Questo è il titolo che decidono di dare alla loro terza uscita discografica. Non solo: Acufene al cubo. Terzo disco dall’anno di formazione 2011, qualcosa che si muove all’interno delle orecchie, una distorsione percettiva. Solo che non è spiacevole, anzi. In alcuni momenti richiamano certe progressioni sonore, come se fossero dei GY!BE minimalisti, con solo tre strumenti (“Dave cocks”), in altri si palesano certi spettri da Washington DC (“Tramontana scura” nella seconda parte richiama i Fugazi), tentano perfino la via del cantato in quella che forse è la migliore traccia del disco “FFF” o l’assalto quasi stoner di “Sicario”. Sono assolutamente in grado di rimodellare secondo i loro canoni una materia sonora che è patrimonio comune di tutti gli amanti certe sonorità, arrivando a imbastire un disco riesce nell’intento di coinvolgere e farsi ricordare, cosa non proprio scontata per una prova quasi interamente strumentale. Inoltre la produzione ed il suono di questo disco portano ancora più in alto il risultato finale, facendo letteralmente saltare per aria le casse se lo suonate a un volume consono.

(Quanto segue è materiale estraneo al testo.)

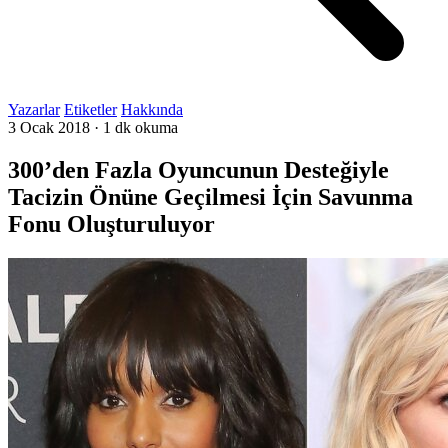
Yazarlar
Etiketler
Hakkında
3 Ocak 2018
·
1 dk okuma
300’den Fazla Oyuncunun Desteğiyle
Tacizin Önüne Geçilmesi İçin Savunma
Fonu Oluşturuluyor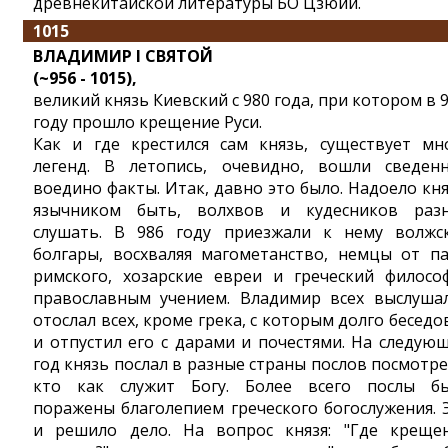
древнекитайской литературы БО Цзюйи.
1015
ВЛАДИМИР I СВЯТОЙ
(~956 - 1015),
великий князь Киевский c 980 года, при котором в 
году прошло крещение Руси.
Как и где крестился сам князь, существует мн
легенд. В летопись, очевидно, вошли сведен
воедино факты. Итак, давно это было. Надоело кн
язычником быть, волхвов и кудесников раз
слушать. В 986 году приезжали к нему волжс
болгары, восхваляя магометанство, немцы от п
римского, хозарские евреи и греческий филосо
православным учением. Владимир всех выслуша
отослал всех, кроме грека, с которым долго беседо
и отпустил его с дарами и почестями. На следую
год князь послал в разные страны послов посмотре
кто как служит Богу. Более всего послы б
поражены благолепием греческого богослужения. 
и решило дело. На вопрос князя: "Где креще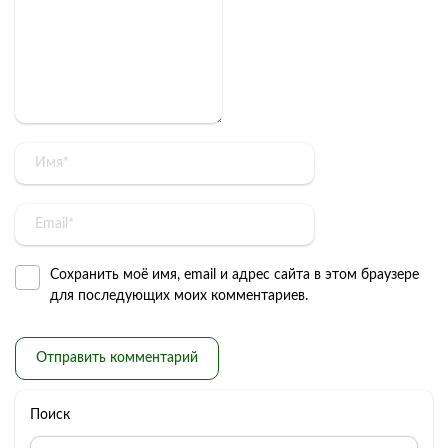
Сохранить моё имя, email и адрес сайта в этом браузере
для последующих моих комментариев.
Поиск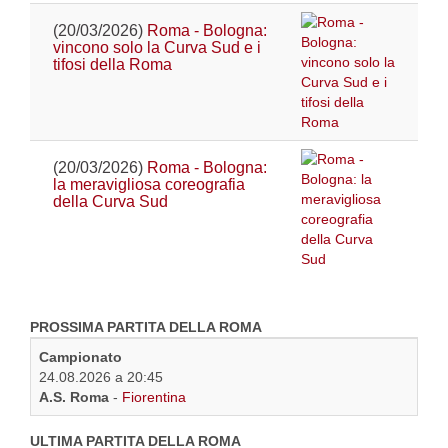
(20/03/2026)
Roma - Bologna:
vincono solo la Curva Sud e i
tifosi della Roma
(20/03/2026)
Roma - Bologna:
la meravigliosa coreografia
della Curva Sud
PROSSIMA PARTITA DELLA ROMA
Campionato
24.08.2026 a 20:45
A.S. Roma
-
Fiorentina
ULTIMA PARTITA DELLA ROMA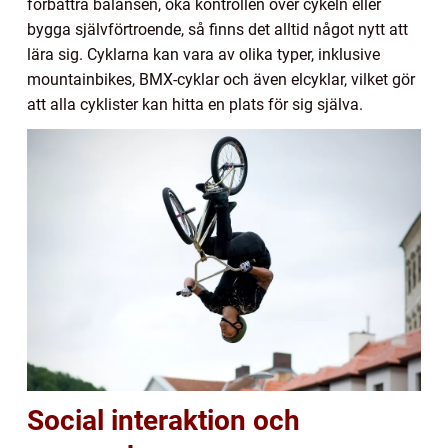
förbättra balansen, öka kontrollen över cykeln eller
bygga självförtroende, så finns det alltid något nytt att
lära sig. Cyklarna kan vara av olika typer, inklusive
mountainbikes, BMX-cyklar och även elcyklar, vilket gör
att alla cyklister kan hitta en plats för sig själva.
Social interaktion och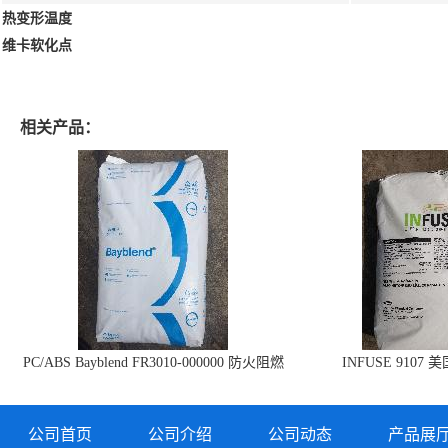
热变形温度
维卡软化点
相关产品：
PC/ABS Bayblend FR3010-000000 防火阻燃
INFUSE 9107 
PC/ABS FR3010 上海科思创
公司首页
公司介绍
公司动态
产品展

Adesso la speranza è che si presentino finalmente le possibilità di proporre questo materiale dal vivo, dove le senzazioni fisiche si ampliano e un gruppo come i Muschio può realmente dare il meglio. Forti di una invidiabile esperienza dal vivo su palchi di mezza Europa, non mancheranno di dar vita a dei concerti memorabili.